わが大地のうた♪

NPOグリーンウッド代表理事:辻英之(だいち)が今、南信州泰阜村から発信する炎のメッセージと…日々雑感!

お礼のあいさつはフクシマのこどもの叫びだ ~ヒロシマの日に泰阜村から~

2011年08月06日 | 震災支援:山賊キャンプ招待
 昨日、フクシマのいわき市のこどもが到着しました。

 今日は快晴。きっと今頃は、朝食作りの悪戦苦闘も終わって、川遊びの段取りに入っているのではないでしょうか。思いっきり五感で自然を楽しんでほしいと強く、強く思います。

 昨日到着したこどもたちのリーダー(?)が、歓迎のあいさつに訪れた村長と教育長に、こどもたちを代表してお礼のあいさつを述べました。

 このこどもは、昨年の山賊キャンプに参加していました。被災した今年は参加をあきらめていたらしいのですが、それを私たち泰阜村のみんなが「今年もおいで」と招待したのです。いわき市勿来地区から多くのこどもを引き連れてきました

 あいさつ全文?つまりあいさつの内容をそのまま掲載します。

▼堂々とあいさつをしたこども




 このたびは山賊キャンプに僕達を招待してくれてありがとうございます。今回の招待は泰阜村の皆さん、長野県の皆さん、学生の皆さん、その他たくさんの方々の支援があって実現したことを聞きました。

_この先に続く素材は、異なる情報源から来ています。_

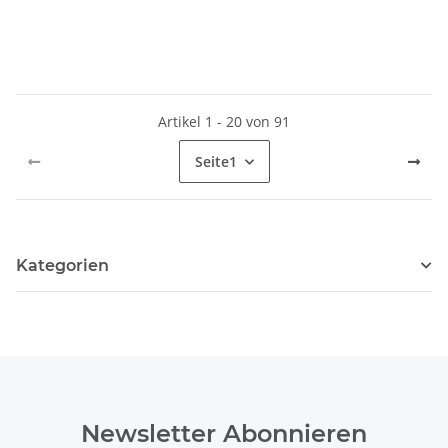
Artikel 1 - 20 von 91
Seite
1
Kategorien
Newsletter Abonnieren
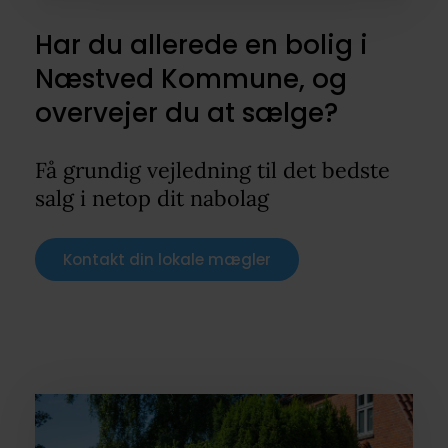
Har du allerede en bolig i
Næstved Kommune, og
overvejer du at sælge?
Få grundig vejledning til det bedste
salg i netop dit nabolag
Kontakt din lokale mægler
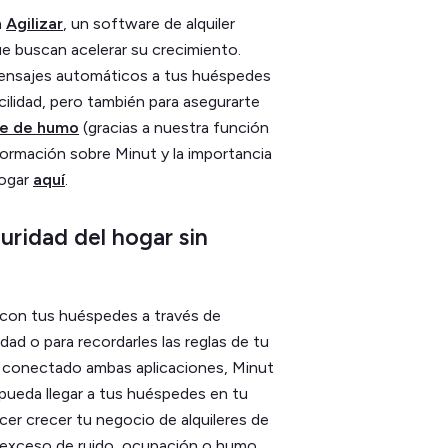
n
Agilizar
, un software de alquiler
e buscan acelerar su crecimiento.
 mensajes automáticos a tus huéspedes
acilidad, pero también para asegurarte
re de humo
(gracias a nuestra función
formación sobre Minut y la importancia
hogar
aquí
.
ridad del hogar sin
con tus huéspedes a través de
edad o para recordarles las reglas de tu
 conectado ambas aplicaciones, Minut
pueda llegar a tus huéspedes en tu
er crecer tu negocio de alquileres de
 exceso de ruido, ocupación o humo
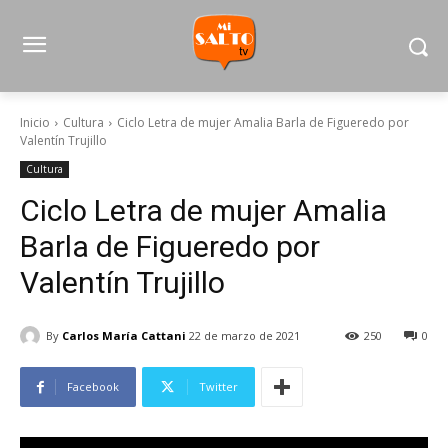
Inicio
Cultura
Ciclo Letra de mujer Amalia Barla de Figueredo por
Valentín Trujillo
Cultura
Ciclo Letra de mujer Amalia
Barla de Figueredo por
Valentín Trujillo
By
Carlos María Cattani
22 de marzo de 2021
250
0
Facebook
Twitter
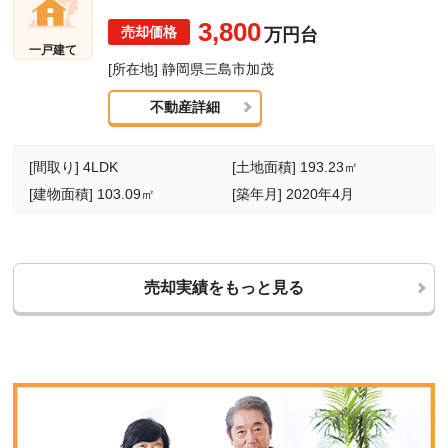
3,800
万円台
一戸建て
[所在地] 静岡県三島市加茂
不動産詳細
[間取り] 4LDK
[土地面積] 193.23㎡
[建物面積] 103.09㎡
[築年月] 2020年4月
売却実績をもっと見る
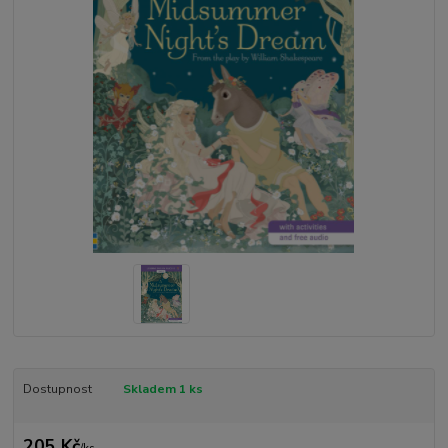
Dostupnost
Skladem 1 ks
205 Kč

本当にありがとうございます。

 僕は去年の夏と冬に山賊キャンプに参加してとても楽しかったので、今年の夏も山賊キャンプに参加しようと思っていました。でもあの地震があってから参加はあきらめていました。でもキャンプのスタッフがわざわざ僕の家までお見舞いに来てくれて、今年もキャンプに参加できると聞いたときにはとても嬉しく信じられませんでした。

 今、福島県と聞くと、福島原発、放射能が思い浮かぶかと思います。
 3月11日の大地震から、僕たちの生活は大きく変わりました。地震のとき、僕は小学校で先生方との謝恩会を開いていました。学校の屋上から、津波が近づいてくるのを見ました。そして同級生の家が流されました。その日の夜は近くの学校の体育館に避難しました。それからしばらく水や電気が止まり、毎日何時間も並んで水汲みに行きました。スーパーが閉まって物が入らなくなり、食べ物がなくなりとても困りました。原発が爆発してたくさんの人が県外に避難していきました。僕もしばらく東京のいとこの家に避難していました。

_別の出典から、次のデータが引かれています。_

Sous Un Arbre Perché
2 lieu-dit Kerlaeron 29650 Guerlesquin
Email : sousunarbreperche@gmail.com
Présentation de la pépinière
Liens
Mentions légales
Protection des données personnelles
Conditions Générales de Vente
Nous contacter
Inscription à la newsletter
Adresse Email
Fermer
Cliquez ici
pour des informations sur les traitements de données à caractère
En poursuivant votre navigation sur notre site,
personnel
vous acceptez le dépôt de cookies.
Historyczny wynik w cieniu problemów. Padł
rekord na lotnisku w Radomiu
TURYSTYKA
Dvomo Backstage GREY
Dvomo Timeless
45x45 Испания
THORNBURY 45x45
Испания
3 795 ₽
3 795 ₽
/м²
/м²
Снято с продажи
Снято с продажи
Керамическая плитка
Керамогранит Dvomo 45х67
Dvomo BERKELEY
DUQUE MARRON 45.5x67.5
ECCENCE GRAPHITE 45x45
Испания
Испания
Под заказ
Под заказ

 しばらくすれば落ち着くと思っていましたが、5ヶ月たっても福島の状況はよくなりません。いわきでは水辺ではもう遊べませんしプールの授業もありません。外での部活も時間が制限されています。食べ物もできるだけ離れたところで作ったものを買います。

 でも僕たちは福島で生活していくしかないので、学校ではあまり放射能のこととか話したりはしません。これからどうなるのか不安はありますが、みんなでがんばっているので福島を応援してください。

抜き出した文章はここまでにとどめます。